BEGIN Records supplied

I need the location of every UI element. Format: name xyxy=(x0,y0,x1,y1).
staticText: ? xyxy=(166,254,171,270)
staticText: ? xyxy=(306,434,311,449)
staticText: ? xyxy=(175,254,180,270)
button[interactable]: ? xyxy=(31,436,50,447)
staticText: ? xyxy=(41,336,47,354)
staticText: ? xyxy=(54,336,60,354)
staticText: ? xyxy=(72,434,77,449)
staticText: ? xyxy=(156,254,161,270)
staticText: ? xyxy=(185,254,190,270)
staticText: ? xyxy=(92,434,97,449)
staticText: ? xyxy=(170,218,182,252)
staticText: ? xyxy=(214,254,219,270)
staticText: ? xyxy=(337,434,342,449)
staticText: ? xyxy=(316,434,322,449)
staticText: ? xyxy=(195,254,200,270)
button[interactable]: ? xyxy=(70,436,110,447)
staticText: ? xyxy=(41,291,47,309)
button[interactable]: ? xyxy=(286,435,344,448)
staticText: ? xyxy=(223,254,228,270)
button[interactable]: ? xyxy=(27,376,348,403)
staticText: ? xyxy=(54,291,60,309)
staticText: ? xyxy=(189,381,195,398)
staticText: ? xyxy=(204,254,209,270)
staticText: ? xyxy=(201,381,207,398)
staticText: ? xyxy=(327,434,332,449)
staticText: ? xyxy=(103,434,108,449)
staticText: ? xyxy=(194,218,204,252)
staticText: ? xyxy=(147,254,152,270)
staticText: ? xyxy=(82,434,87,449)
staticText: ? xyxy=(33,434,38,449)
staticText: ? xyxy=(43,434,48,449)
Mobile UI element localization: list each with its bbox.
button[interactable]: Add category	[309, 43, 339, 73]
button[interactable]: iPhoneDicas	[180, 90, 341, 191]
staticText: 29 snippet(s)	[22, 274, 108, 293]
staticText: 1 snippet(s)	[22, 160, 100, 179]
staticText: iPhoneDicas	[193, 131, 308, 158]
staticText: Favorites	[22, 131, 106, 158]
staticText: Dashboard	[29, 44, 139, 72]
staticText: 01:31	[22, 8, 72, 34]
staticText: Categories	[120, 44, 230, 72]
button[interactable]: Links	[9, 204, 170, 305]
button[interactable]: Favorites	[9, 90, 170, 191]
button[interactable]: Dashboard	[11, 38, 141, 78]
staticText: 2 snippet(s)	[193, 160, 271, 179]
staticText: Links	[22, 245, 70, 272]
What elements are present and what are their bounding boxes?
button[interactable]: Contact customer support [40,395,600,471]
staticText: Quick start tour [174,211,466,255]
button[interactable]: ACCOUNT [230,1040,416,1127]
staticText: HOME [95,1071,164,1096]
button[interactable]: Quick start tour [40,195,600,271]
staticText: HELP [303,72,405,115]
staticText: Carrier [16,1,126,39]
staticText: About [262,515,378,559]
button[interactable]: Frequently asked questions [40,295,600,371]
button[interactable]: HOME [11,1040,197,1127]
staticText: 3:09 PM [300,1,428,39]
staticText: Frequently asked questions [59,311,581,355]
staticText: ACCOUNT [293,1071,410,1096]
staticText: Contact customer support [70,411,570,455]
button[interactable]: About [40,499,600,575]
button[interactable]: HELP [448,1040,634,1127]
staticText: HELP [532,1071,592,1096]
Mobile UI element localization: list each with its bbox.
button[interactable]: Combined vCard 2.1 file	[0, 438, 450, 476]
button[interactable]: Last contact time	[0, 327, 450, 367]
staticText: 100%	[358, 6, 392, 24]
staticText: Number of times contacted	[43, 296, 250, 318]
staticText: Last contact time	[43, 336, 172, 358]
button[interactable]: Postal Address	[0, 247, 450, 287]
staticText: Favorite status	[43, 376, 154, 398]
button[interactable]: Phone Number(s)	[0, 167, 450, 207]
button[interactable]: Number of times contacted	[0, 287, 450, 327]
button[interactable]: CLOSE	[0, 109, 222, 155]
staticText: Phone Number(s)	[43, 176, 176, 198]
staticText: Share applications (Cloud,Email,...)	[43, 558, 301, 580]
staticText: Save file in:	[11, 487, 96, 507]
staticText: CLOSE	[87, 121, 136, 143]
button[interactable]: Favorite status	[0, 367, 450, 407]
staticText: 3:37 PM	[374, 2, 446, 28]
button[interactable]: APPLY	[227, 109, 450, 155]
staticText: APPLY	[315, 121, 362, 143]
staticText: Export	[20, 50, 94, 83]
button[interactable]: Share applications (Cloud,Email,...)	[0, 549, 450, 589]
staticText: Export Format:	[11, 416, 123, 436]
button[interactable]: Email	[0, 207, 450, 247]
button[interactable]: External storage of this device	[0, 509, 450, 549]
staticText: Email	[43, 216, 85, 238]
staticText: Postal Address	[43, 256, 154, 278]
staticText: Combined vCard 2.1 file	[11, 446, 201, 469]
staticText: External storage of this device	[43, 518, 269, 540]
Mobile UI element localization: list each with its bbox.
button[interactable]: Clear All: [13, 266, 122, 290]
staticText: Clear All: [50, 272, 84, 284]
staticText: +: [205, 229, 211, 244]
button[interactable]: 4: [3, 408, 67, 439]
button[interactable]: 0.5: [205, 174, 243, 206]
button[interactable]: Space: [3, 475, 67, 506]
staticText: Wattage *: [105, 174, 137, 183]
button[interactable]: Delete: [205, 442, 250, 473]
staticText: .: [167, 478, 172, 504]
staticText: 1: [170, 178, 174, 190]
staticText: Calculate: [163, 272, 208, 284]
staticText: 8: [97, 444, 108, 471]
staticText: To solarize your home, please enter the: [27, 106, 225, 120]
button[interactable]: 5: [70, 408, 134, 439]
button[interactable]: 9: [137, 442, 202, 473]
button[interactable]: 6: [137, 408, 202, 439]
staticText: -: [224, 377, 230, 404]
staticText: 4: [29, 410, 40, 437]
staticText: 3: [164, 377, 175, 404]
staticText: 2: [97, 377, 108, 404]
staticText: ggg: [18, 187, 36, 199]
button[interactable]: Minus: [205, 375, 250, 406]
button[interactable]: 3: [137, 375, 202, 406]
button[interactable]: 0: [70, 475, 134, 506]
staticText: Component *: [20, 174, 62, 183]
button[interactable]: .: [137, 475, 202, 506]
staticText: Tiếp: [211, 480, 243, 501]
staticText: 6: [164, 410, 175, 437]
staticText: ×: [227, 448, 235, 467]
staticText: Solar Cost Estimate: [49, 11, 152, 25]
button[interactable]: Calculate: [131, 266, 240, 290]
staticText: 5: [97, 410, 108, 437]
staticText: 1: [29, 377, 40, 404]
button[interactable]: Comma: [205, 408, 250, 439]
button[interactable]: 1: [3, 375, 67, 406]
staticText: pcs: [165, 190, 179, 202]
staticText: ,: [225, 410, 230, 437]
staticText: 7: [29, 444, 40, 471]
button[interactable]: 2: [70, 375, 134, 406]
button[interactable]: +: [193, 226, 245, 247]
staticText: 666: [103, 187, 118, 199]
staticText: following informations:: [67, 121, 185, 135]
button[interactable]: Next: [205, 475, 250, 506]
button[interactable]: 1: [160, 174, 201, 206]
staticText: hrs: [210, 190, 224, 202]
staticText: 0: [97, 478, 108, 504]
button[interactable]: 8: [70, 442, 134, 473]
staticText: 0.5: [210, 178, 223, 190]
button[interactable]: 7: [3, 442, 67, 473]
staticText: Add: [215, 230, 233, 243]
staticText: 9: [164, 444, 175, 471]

END Records supplied

### Work to be completed
Exactly as given, restate all the lines above.

### Your solution
I need the location of every UI element. Format: name xyxy=(x0,y0,x1,y1).
staticText: ? xyxy=(166,254,171,270)
staticText: ? xyxy=(306,434,311,449)
staticText: ? xyxy=(175,254,180,270)
button[interactable]: ? xyxy=(31,436,50,447)
staticText: ? xyxy=(41,336,47,354)
staticText: ? xyxy=(54,336,60,354)
staticText: ? xyxy=(72,434,77,449)
staticText: ? xyxy=(156,254,161,270)
staticText: ? xyxy=(185,254,190,270)
staticText: ? xyxy=(92,434,97,449)
staticText: ? xyxy=(170,218,182,252)
staticText: ? xyxy=(214,254,219,270)
staticText: ? xyxy=(337,434,342,449)
staticText: ? xyxy=(316,434,322,449)
staticText: ? xyxy=(195,254,200,270)
button[interactable]: ? xyxy=(70,436,110,447)
staticText: ? xyxy=(41,291,47,309)
button[interactable]: ? xyxy=(286,435,344,448)
staticText: ? xyxy=(223,254,228,270)
button[interactable]: ? xyxy=(27,376,348,403)
staticText: ? xyxy=(54,291,60,309)
staticText: ? xyxy=(189,381,195,398)
staticText: ? xyxy=(204,254,209,270)
staticText: ? xyxy=(201,381,207,398)
staticText: ? xyxy=(327,434,332,449)
staticText: ? xyxy=(103,434,108,449)
staticText: ? xyxy=(194,218,204,252)
staticText: ? xyxy=(147,254,152,270)
staticText: ? xyxy=(82,434,87,449)
staticText: ? xyxy=(33,434,38,449)
staticText: ? xyxy=(43,434,48,449)
Mobile UI element localization: list each with its bbox.
button[interactable]: Add category	[309, 43, 339, 73]
button[interactable]: iPhoneDicas	[180, 90, 341, 191]
staticText: 29 snippet(s)	[22, 274, 108, 293]
staticText: 1 snippet(s)	[22, 160, 100, 179]
staticText: iPhoneDicas	[193, 131, 308, 158]
staticText: Favorites	[22, 131, 106, 158]
staticText: Dashboard	[29, 44, 139, 72]
staticText: 01:31	[22, 8, 72, 34]
staticText: Categories	[120, 44, 230, 72]
button[interactable]: Links	[9, 204, 170, 305]
button[interactable]: Favorites	[9, 90, 170, 191]
button[interactable]: Dashboard	[11, 38, 141, 78]
staticText: 2 snippet(s)	[193, 160, 271, 179]
staticText: Links	[22, 245, 70, 272]
What elements are present and what are their bounding boxes?
button[interactable]: Contact customer support [40,395,600,471]
staticText: Quick start tour [174,211,466,255]
button[interactable]: ACCOUNT [230,1040,416,1127]
staticText: HOME [95,1071,164,1096]
button[interactable]: Quick start tour [40,195,600,271]
staticText: HELP [303,72,405,115]
staticText: Carrier [16,1,126,39]
staticText: About [262,515,378,559]
button[interactable]: Frequently asked questions [40,295,600,371]
button[interactable]: HOME [11,1040,197,1127]
staticText: 3:09 PM [300,1,428,39]
staticText: Frequently asked questions [59,311,581,355]
staticText: ACCOUNT [293,1071,410,1096]
staticText: Contact customer support [70,411,570,455]
button[interactable]: About [40,499,600,575]
button[interactable]: HELP [448,1040,634,1127]
staticText: HELP [532,1071,592,1096]
Mobile UI element localization: list each with its bbox.
button[interactable]: Combined vCard 2.1 file	[0, 438, 450, 476]
button[interactable]: Last contact time	[0, 327, 450, 367]
staticText: 100%	[358, 6, 392, 24]
staticText: Number of times contacted	[43, 296, 250, 318]
staticText: Last contact time	[43, 336, 172, 358]
button[interactable]: Postal Address	[0, 247, 450, 287]
staticText: Favorite status	[43, 376, 154, 398]
button[interactable]: Phone Number(s)	[0, 167, 450, 207]
button[interactable]: Number of times contacted	[0, 287, 450, 327]
button[interactable]: CLOSE	[0, 109, 222, 155]
staticText: Phone Number(s)	[43, 176, 176, 198]
staticText: Share applications (Cloud,Email,...)	[43, 558, 301, 580]
staticText: Save file in:	[11, 487, 96, 507]
staticText: CLOSE	[87, 121, 136, 143]
button[interactable]: Favorite status	[0, 367, 450, 407]
staticText: 3:37 PM	[374, 2, 446, 28]
button[interactable]: APPLY	[227, 109, 450, 155]
staticText: APPLY	[315, 121, 362, 143]
staticText: Export	[20, 50, 94, 83]
button[interactable]: Share applications (Cloud,Email,...)	[0, 549, 450, 589]
staticText: Export Format:	[11, 416, 123, 436]
button[interactable]: Email	[0, 207, 450, 247]
button[interactable]: External storage of this device	[0, 509, 450, 549]
staticText: Email	[43, 216, 85, 238]
staticText: Postal Address	[43, 256, 154, 278]
staticText: Combined vCard 2.1 file	[11, 446, 201, 469]
staticText: External storage of this device	[43, 518, 269, 540]
Mobile UI element localization: list each with its bbox.
button[interactable]: Clear All: [13, 266, 122, 290]
staticText: Clear All: [50, 272, 84, 284]
staticText: +: [205, 229, 211, 244]
button[interactable]: 4: [3, 408, 67, 439]
button[interactable]: 0.5: [205, 174, 243, 206]
button[interactable]: Space: [3, 475, 67, 506]
staticText: Wattage *: [105, 174, 137, 183]
button[interactable]: Delete: [205, 442, 250, 473]
staticText: .: [167, 478, 172, 504]
staticText: 1: [170, 178, 174, 190]
staticText: Calculate: [163, 272, 208, 284]
staticText: 8: [97, 444, 108, 471]
staticText: To solarize your home, please enter the: [27, 106, 225, 120]
button[interactable]: 5: [70, 408, 134, 439]
button[interactable]: 9: [137, 442, 202, 473]
button[interactable]: 6: [137, 408, 202, 439]
staticText: -: [224, 377, 230, 404]
staticText: 4: [29, 410, 40, 437]
staticText: 3: [164, 377, 175, 404]
staticText: 2: [97, 377, 108, 404]
staticText: ggg: [18, 187, 36, 199]
button[interactable]: Minus: [205, 375, 250, 406]
button[interactable]: 3: [137, 375, 202, 406]
button[interactable]: 0: [70, 475, 134, 506]
staticText: Component *: [20, 174, 62, 183]
button[interactable]: .: [137, 475, 202, 506]
staticText: Tiếp: [211, 480, 243, 501]
staticText: 6: [164, 410, 175, 437]
staticText: ×: [227, 448, 235, 467]
staticText: Solar Cost Estimate: [49, 11, 152, 25]
button[interactable]: Calculate: [131, 266, 240, 290]
staticText: 5: [97, 410, 108, 437]
staticText: 1: [29, 377, 40, 404]
button[interactable]: Comma: [205, 408, 250, 439]
button[interactable]: 1: [3, 375, 67, 406]
staticText: pcs: [165, 190, 179, 202]
staticText: ,: [225, 410, 230, 437]
staticText: 7: [29, 444, 40, 471]
button[interactable]: 2: [70, 375, 134, 406]
button[interactable]: +: [193, 226, 245, 247]
staticText: 666: [103, 187, 118, 199]
staticText: following informations:: [67, 121, 185, 135]
button[interactable]: Next: [205, 475, 250, 506]
button[interactable]: 1: [160, 174, 201, 206]
staticText: hrs: [210, 190, 224, 202]
staticText: 0: [97, 478, 108, 504]
button[interactable]: 8: [70, 442, 134, 473]
staticText: 0.5: [210, 178, 223, 190]
button[interactable]: 7: [3, 442, 67, 473]
staticText: Add: [215, 230, 233, 243]
staticText: 9: [164, 444, 175, 471]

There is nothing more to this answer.